Nous avons besoin de mesures plus radicales et contraignantes pour faire entendre notre voix. Nous prônons une démocratie depuis la base. Une démocratie plus directe, dynamique et participative. C’est précisément là qu’intervient le référendum citoyen contraignant. Si 1 % de l’électorat concerné le demande, une proposition ou une décision est soumise à la population. Ce qui implique qu’on modifie l’article 39bis de la Constitution belge.
Contraignant signifie que lorsqu’une proposition obtient la majorité du vote, l’establishment politique ne peut l’ignorer. Nous veillerons, cependant, à ce qu’aucune proposition soumise à référendum ne soit contraire à la Déclaration universelle des droits humains. Un tel système de référendum existe déjà en Suisse. Et cela fonctionne. Alors, pourquoi ne pas l’adopter, nous aussi ?
Un autre moyen pour accroître la participation de la population : une société civile active. Son rôle critique et son indépendance sont essentiels pour garantir une démocratie en bonne santé. Nous veillerons à ce que les organisations de la société civile soient consultées sur toute décision législative importante. Pour l’heure, la Vivaldi est loin d’être exemplaire en matière de consultation. Qu’il s’agisse des lois sur la journée de 10 heures, du travail de nuit ou des menaces sur le droit de manifester, les premières personnes concernées et les acteurs du terrain n’ont pas été consultés durant cette législature.
De même, il est tout aussi essentiel d’associer les jeunes aux décisions qui les concernent. En 2019, la mobilisation contre le réchauffement climatique a montré aux yeux du monde que les jeunes générations n'étaient pas désintéressées des enjeux politiques, et étaient même prêtes à se mobiliser. Pour toutes les élections, nous voulons introduire le droit de vote dès l'âge de 16 ans. À tous les niveaux de pouvoir, les décisions prises peuvent avoir des implications concrètes pour les jeunes. Ce droit de vote existe déjà pour les élections européennes. Nous voulons que les jeunes obtiennent également le droit de vote aux élections communales, régionales et fédérales.
La N-VA et le Vlaams Belang préfèrent ne pas voir les jeunes se rendre aux urnes et s'opposent au droit de vote dès l'âge de 16 ans. Filip Brusselmans, député flamand et président de la section de jeunesse du VB, estime même que l'abaissement de l'âge du vote constitue un stratagème des partis de gauche destiné à récolter davantage de voix. La peur de la démocratie et d'une nouvelle génération critique est clairement ancrée au sein du Vlaams Belang.
Le PTB croit en la jeunesse.

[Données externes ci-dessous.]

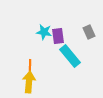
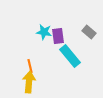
gray rectangle: rotated 24 degrees counterclockwise
orange line: rotated 16 degrees counterclockwise
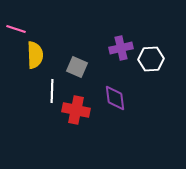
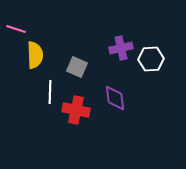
white line: moved 2 px left, 1 px down
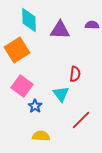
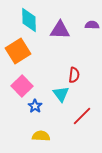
orange square: moved 1 px right, 1 px down
red semicircle: moved 1 px left, 1 px down
pink square: rotated 10 degrees clockwise
red line: moved 1 px right, 4 px up
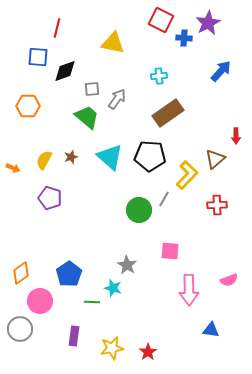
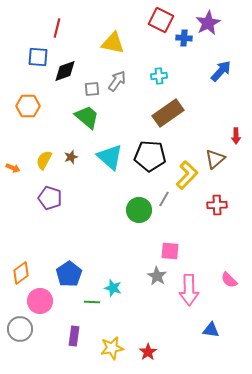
gray arrow: moved 18 px up
gray star: moved 30 px right, 11 px down
pink semicircle: rotated 66 degrees clockwise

Il suffit de regarder les manifestations de masse pour le climat, contre le racisme et contre la justice de classe (comme après le jugement du procès Sanda Dia) pour voir que les jeunes sont déjà très engagés et actifs politiquement. Leur accorder le droit de vote est un outil démocratique supplémentaire qui leur permettra de décider de leur avenir.
La participation à la vie politique doit devenir possible pour toutes et tous. Nous voulons créer la possibilité pour chaque personne élue de prendre un congé politique sans risquer de perdre son emploi. Tout le monde pourra ainsi se présenter aux élections.

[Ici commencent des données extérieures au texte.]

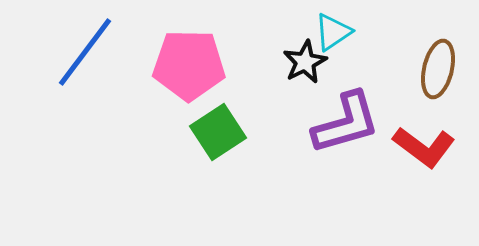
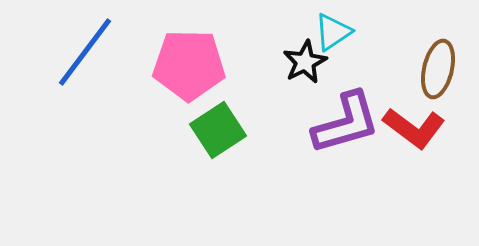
green square: moved 2 px up
red L-shape: moved 10 px left, 19 px up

En 2019, pas moins de quatre ouvriers ont fait leur entrée au parlement fédéral pour le PTB : Nadia Moscufo, Gaby Colebunders, Roberto D’Amico et Maria Vindevoghel. Une amélioration par rapport à la précédente législature, où on comptait seulement un ouvrier et à peine quatre personnes sans diplôme de l'enseignement supérieur. Certains milieux sont surreprésentés tandis que d'autres parties de la société sont sous-représentées, voire complètement absentes. Nous continuons à nous battre pour la démocratisation du Parlement.

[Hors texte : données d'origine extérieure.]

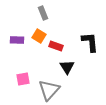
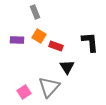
gray rectangle: moved 8 px left, 1 px up
pink square: moved 1 px right, 13 px down; rotated 24 degrees counterclockwise
gray triangle: moved 3 px up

Il s’agit d’un phénomène mondial : les mastodontes industriels et financiers contrôlent les secteurs économiques et les États les aident à maintenir ce pouvoir. Mais partout et dans tous les domaines, la résistance à ce pouvoir est bien là. Pour obtenir de meilleures conditions de travail et de salaire, pour bloquer les prix de l’énergie, pour préserver l’environnement et la planète pour les prochaines générations, pour favoriser la participation citoyenne, pour promouvoir une vie culturelle diverse et libérée de l’emprise du commerce, pour œuvrer à la solidarité internationale et à la paix en ces temps de guerre et de militarisation à travers le monde, longue vie à la résistance ! C’est grâce à elle que nous jouissons aujourd’hui d’acquis comme la sécurité sociale, la législation sociale, la journée de huit heures, les congés payés, l’éducation… Lorsqu’en 1887, le mouvement ouvrier a imposé l’interdiction du travail des enfants, aucun parlementaire n’était en faveur de cette mesure. En raisonnant sur la base d’une « majorité parlementaire », nous n’aurions jamais sorti les enfants des mines et des usines textiles. La lutte sociale, la force de la mobilisation et de l’organisation à la base de la société ont fait basculer l’équilibre du pouvoir et ont forcé l’interdiction du travail des enfants. De la même façon, nous avons conquis le droit de nous organiser, la liberté d’expression et le droit de vote. Nous estimons qu’il est essentiel que ces droits fondamentaux soient protégés.
Nous défendons la première génération des droits humains : les droits fondamentaux classiques tels que le droit à la liberté d’expression ou d’association. Ces droits sont aujourd’hui encore bafoués, notamment par les atteintes portées à notre vie privée et aux droits syndicaux. Les attaques contre le mouvement social sont en effet de plus en plus nombreuses.
Le droit de manifester est garanti par la Constitution belge et par divers outils internationaux.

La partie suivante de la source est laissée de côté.